Но жизнь есть жизнь, ничего не поделаешь. Горе, оно не бывает одиноким. Нет избы в селе, где бы война ни оставила когтистого следа. Да что село, оно махонькое, затерялось в таежной глухомани. По всей необъятной России черные следы траурной памяти.
Одолевая свое страдание, терпя то, что могло его погубить, он вместе с Прасковьей снова принялся за нелегкое житейское дело: растить внука, учить уму-разуму и оберегать от случайных холодных вихрей судьбы последний и единственный росток от чухонинского корня. И пошли впрок старания, видать, добрая закваска была в жилах, крепкие зерна лежали внутри. Вырос внук, вымахал ветвистым кедром, живя простой жизнью, и теперь имел свой разум, в истину которого он верил.

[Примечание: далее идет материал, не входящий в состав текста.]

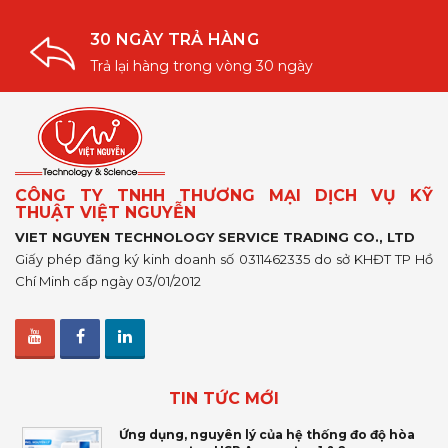
30 NGÀY TRẢ HÀNG
Trả lại hàng trong vòng 30 ngày
CÔNG TY TNHH THƯƠNG MẠI DỊCH VỤ KỸ
THUẬT VIỆT NGUYỄN
VIET NGUYEN TECHNOLOGY SERVICE TRADING CO., LTD
Giấy phép đăng ký kinh doanh số 0311462335 do sở KHĐT TP Hồ
Chí Minh cấp ngày 03/01/2012
TIN TỨC MỚI
Ứng dụng, nguyên lý của hệ thống đo độ hòa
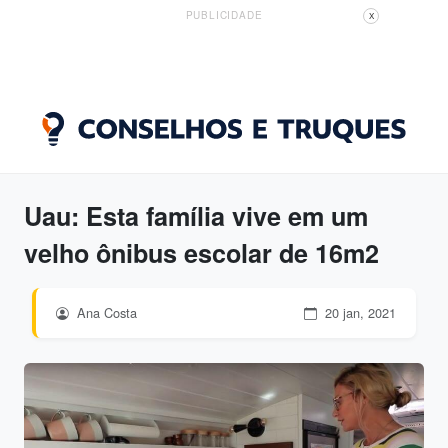
PUBLICIDADE
X
Uau: Esta família vive em um
velho ônibus escolar de 16m2
Ana Costa
20 jan, 2021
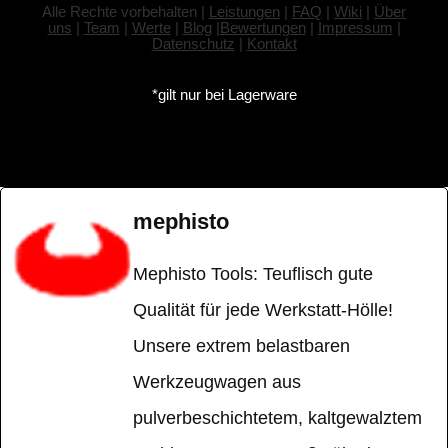
Alle Rechte vorbehalten |
Leistungen
|
FAQ
|
Wiki
|
Über
uns
|
Team
|
Werte
|
Blog
|
Bewertungen
|
Impressum
|
Datenschutz
|
Kontakt
*gilt nur bei Lagerware
mephisto
Mephisto Tools: Teuflisch gute
Qualität für jede Werkstatt-Hölle!
Unsere extrem belastbaren
Werkzeugwagen aus
pulverbeschichtetem, kaltgewalztem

Скупой слезой затуманились глаза Мокея, и ему чудилось, что за столом сидит сын Феодосий и улыбается во весь рот, что его другие сыновья подают тихо свои голоса и он слышит их исстрадавшимся отцовским сердцем. Стало ему вдруг светло и грустно. Он, как бы очнувшись, смотрел на Терентия и подумал, что останется чухонинский след на земле, что есть кому понять и унаследовать добро и поучения на будущее время. Мокей вздохнул от этой последней своей мысли. Старый таежник был добрым, и от любви к погибшим ему хотелось, чтоб внук жил за всех умерших, чтобы исполнял их волю и мечты, которые они унесли с собою.

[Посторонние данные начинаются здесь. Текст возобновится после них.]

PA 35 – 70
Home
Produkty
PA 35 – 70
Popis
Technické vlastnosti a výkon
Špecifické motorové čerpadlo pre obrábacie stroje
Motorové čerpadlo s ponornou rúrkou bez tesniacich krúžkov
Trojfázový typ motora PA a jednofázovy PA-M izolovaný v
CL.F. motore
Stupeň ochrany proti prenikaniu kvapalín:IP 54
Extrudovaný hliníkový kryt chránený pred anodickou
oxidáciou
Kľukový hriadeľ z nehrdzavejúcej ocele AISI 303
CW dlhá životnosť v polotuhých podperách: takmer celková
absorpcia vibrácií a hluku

– Вот за Терентия, за корень молодой наш! – дед Мокей счастливыми осоловелыми глазами глядел на внука, расплескивая из полной рюмки самогон. – За наших кержаков!..
За окном зазывно пиликала гармоника, слышались девичьи голоса. Но Терентию нельзя покидать избу. Не положено. Хошь не хошь, а сиди в красном углу и слушай, отвечай, одним словом, держись главным человеком, уважай родню и старших. Гулянки подождут. И Терентий невольно грустно думал о том, что жизнь его складывается не так, как надо бы, что зазря он думал-мечтал все годы службы солдатской о Наталке-Полтавке, хотя ей не написал ни единого письма, надеясь, что она дождется его, если решилась при народе поцеловать… Зазря, выходит, думал о ней ночами, рисовал в мечтах разные сладкие картины. Нету ее, уехала на пароходе. Пусто без нее на душе. Муторно. Навсегда она поселилась в его сердце, свила там гнездо, и сейчас оно своей пустотой томило тоской-печалью.